Try it: Search the records for the word "Oslo" and report each line that has it.

Stored data entries:
★ ★ ★ ★ ★ ★ ★

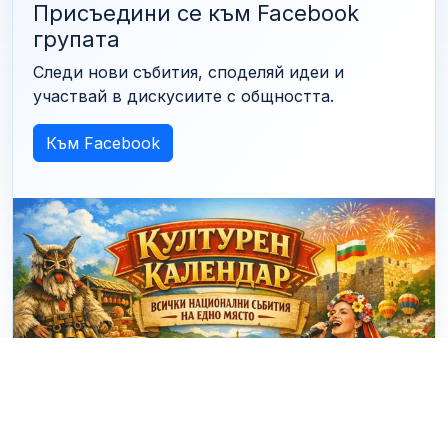
Присъедини се към Facebook
групата
Следи нови събития, споделяй идеи и
участвай в дискусиите с общността.
Към Facebook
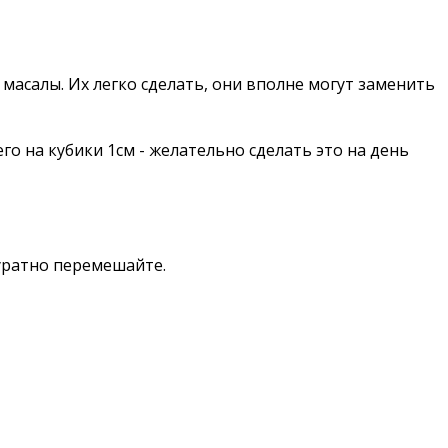
асалы. Их легко сделать, они вполне могут заменить
го на кубики 1см - желательно сделать это на день
куратно перемешайте.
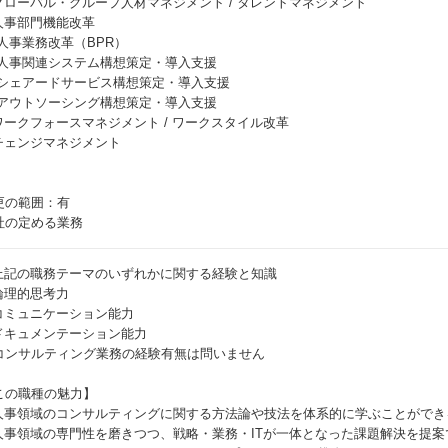
 グローバル・グループ人材マネジメント / タレントマネジメント
 人事部門機能改革
 人事業務改革（BPR）
 人事関連システム構想策定・導入支援
 シェアードサービス構想策定・導入支援
 アウトソーシング構想策定・導入支援
 ワークフォースマネジメント / ワークスタイル改革
 チェンジマネジメント
更の範囲：有
社の定める業務
 上記の職務テーマのいずれかに関する経験と知識
 論理的思考力
 コミュニケーション能力
 ドキュメンテーション能力
コンサルティング業務の経験有無は問いません
この職種の魅力】
 人事領域のコンサルティングに関する方法論や技法を体系的に学ぶことができ
 人事領域の専門性を磨きつつ、戦略・業務・ITが一体となった課題解決を提案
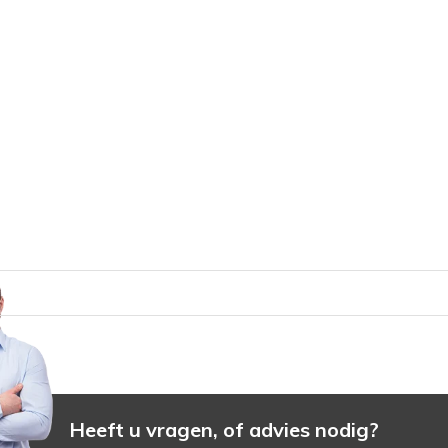
Heeft u vragen, of advies nodig?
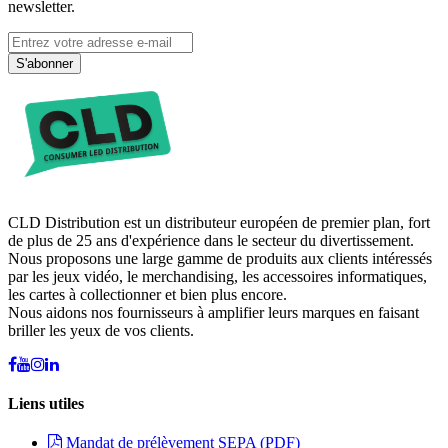
newsletter.
S'abonner
CLD Distribution est un distributeur européen de premier plan, fort
de plus de 25 ans d'expérience dans le secteur du divertissement.
Nous proposons une large gamme de produits aux clients intéressés
par les jeux vidéo, le merchandising, les accessoires informatiques,
les cartes à collectionner et bien plus encore.
Nous aidons nos fournisseurs à amplifier leurs marques en faisant
briller les yeux de vos clients.
Liens utiles
Mandat de prélèvement SEPA (PDF)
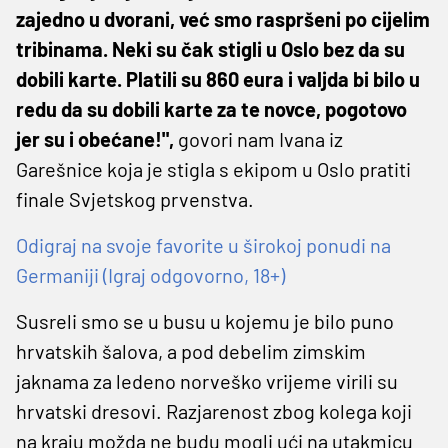
zajedno u dvorani, već smo raspršeni po cijelim
tribinama. Neki su čak stigli u Oslo bez da su
dobili karte. Platili su 860 eura i valjda bi bilo u
redu da su dobili karte za te novce, pogotovo
jer su i obećane!",
govori nam Ivana iz
Garešnice koja je stigla s ekipom u Oslo pratiti
finale Svjetskog prvenstva.
Odigraj na svoje favorite u širokoj ponudi na
Germaniji (Igraj odgovorno, 18+)
Susreli smo se u busu u kojemu je bilo puno
hrvatskih šalova, a pod debelim zimskim
jaknama za ledeno norveško vrijeme virili su
hrvatski dresovi. Razjarenost zbog kolega koji
na kraju možda ne budu mogli ući na utakmicu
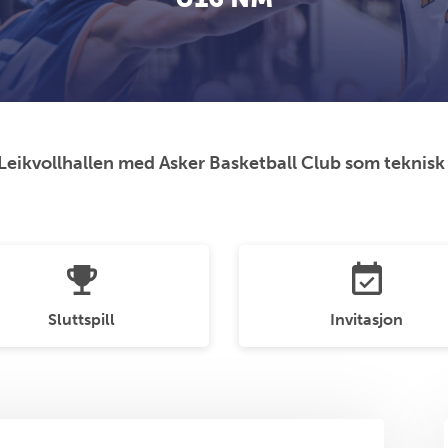
 Leikvollhallen med Asker Basketball Club som teknisk
emoji_events
event_available
Sluttspill
Invitasjon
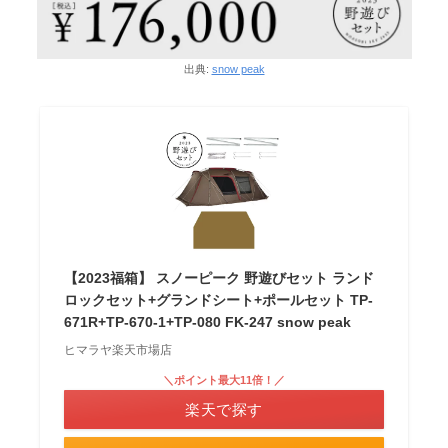
出典:
snow peak
【2023福箱】 スノーピーク 野遊びセット ランド
ロックセット+グランドシート+ポールセット TP-
671R+TP-670-1+TP-080 FK-247 snow peak
ヒマラヤ楽天市場店
＼ポイント最大11倍！／
楽天で探す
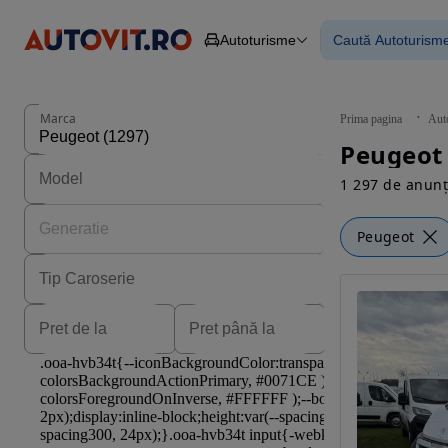
Autoturisme
Caută Autoturism
Autoturisme
Piese
Toate mașinil
Camioane
Mașinile rulat
Constructii
Mașini noi
Agro
Mașini electri
Marca
Prima pagina
Aut
Autoutilitare
Mașini cu fin
Peugeot 
Motociclete
Mașini cu deta
Remorci
1 297 de anunț
Peugeot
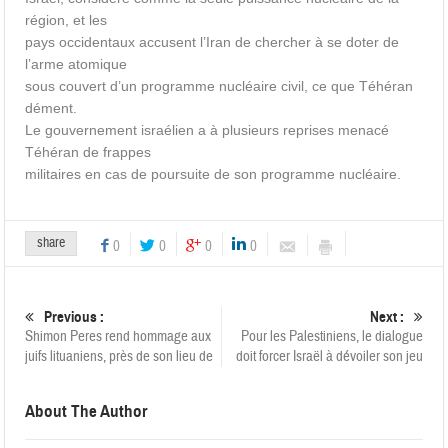
région, et les
pays occidentaux accusent l’Iran de chercher à se doter de
l’arme atomique
sous couvert d’un programme nucléaire civil, ce que Téhéran
dément.
Le gouvernement israélien a à plusieurs reprises menacé
Téhéran de frappes
militaires en cas de poursuite de son programme nucléaire.
share
0
0
0
0
Previous :
Next :
Shimon Peres rend hommage aux
Pour les Palestiniens, le dialogue
juifs lituaniens, près de son lieu de
doit forcer Israël à dévoiler son jeu
About The Author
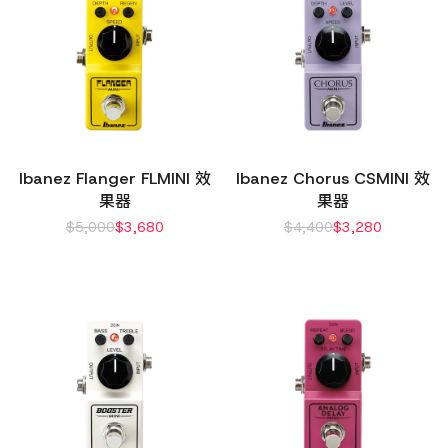
Ibanez Flanger FLMINI 效
Ibanez Chorus CSMINI 效
果器
果器
$
5,000
$
3,680
$
4,400
$
3,280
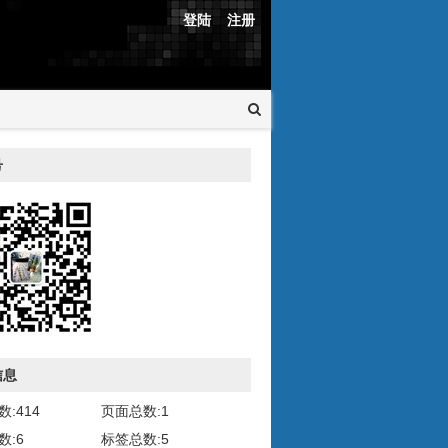
登陆
注册
号
信息
:414
页面总数:1
数:6
标签总数:5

★ ★ ★ ★ ★ ★ ★

Answer area:
tribinama. Neki su čak stigli u Oslo bez da su
Garešnice koja je stigla s ekipom u Oslo pratiti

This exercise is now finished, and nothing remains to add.